The locally subnormal brain metabolism observed in some experiments utilizing the Sokoloff 2-deoxyglucose (2-DG) method has often been attributed to postsynaptic inhibition despite the fact that inhibitory postsynaptic potentials are themselves caused by energy-requiring mechanisms. To explore this issue, neurophysiologically confirmed long-duration recurrent inhibition of hippocampal pyramidal unit firing was induced by low frequency (2 to 4 Hz) stimulation of the fornix for 60 min following intravenous infusion of [14C]-2-DG. The resulting autoradiograms showed that long-duration suppression of pyramidal cell firing was accompanied by distinctly increased hippocampal 2-DG uptake, particularly in the stratum pyramidale, which contains a dense plexus of inhibitory interneuronal terminals upon pyramidal cells.
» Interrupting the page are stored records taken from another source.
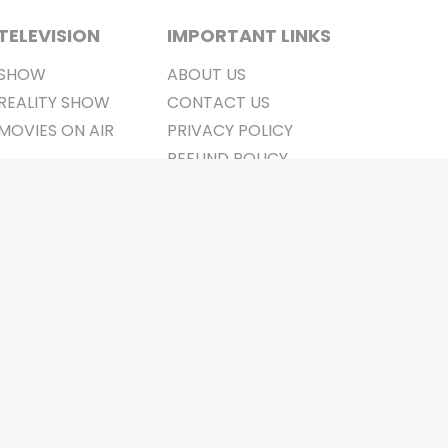
TELEVISION
IMPORTANT LINKS
SHOW
ABOUT US
REALITY SHOW
CONTACT US
MOVIES ON AIR
PRIVACY POLICY
REFUND POLICY
TERMS & CONDITIONS
Stay Connected
Pvt. Ltd.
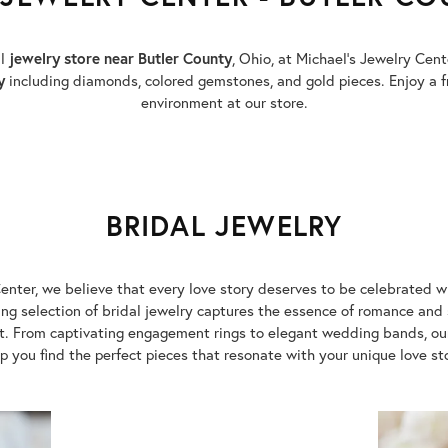
al
jewelry store near Butler County
, Ohio, at Michael’s Jewelry Cen
y
including diamonds, colored gemstones, and gold pieces. Enjoy a f
environment at our store.
BRIDAL JEWELRY
enter, we believe that every love story deserves to be celebrated w
g selection of bridal jewelry captures the essence of romance and 
. From captivating engagement rings to elegant wedding bands, our 
p you find the perfect pieces that resonate with your unique love st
Both the pyramidal inhibition and the increased 2-DG uptake were confined to the ipsilateral hippocampus in animals with previously severed fornices and hippocampal commissures. In a second series of rats, the excitatory entorhinohippocampal “perforant path” (PP) was stimulated at low frequency (2 to 9 Hz) following 2-DG administration. At 2 to 4 Hz, each PP stimulation resulted in a brief burst of pyramidal unit firing followed by short-duration firing suppression; this result was associated with paradoxically decreased 2-DG uptake in the ipsilateral stratum molecular. By contrast, 7 to 9 Hz entorhinal stimulation induced PP-mediated excitation immediately followed by powerful intrinsic hippocampal inhibition, evidenced by prolonged pyramidal unit suppression after each stimulation. This suppression was accompanied by increased 2-DG uptake in the dentate stratum molecular and hippocampal stratum pyramidale. Thus it appeared that even with entorhinal stimulation, hippocampal 2-DG uptake was more closely associated with long-duration recurrent inhibition than with transient pyramidal excitation. Therefore, although it still remains possible that regions of hypometabolism observed in some previous 2-DG studies may actually reflect mild inhibition, other mechanisms such as disfacilitation are more likely mechanisms for this metabolic pattern.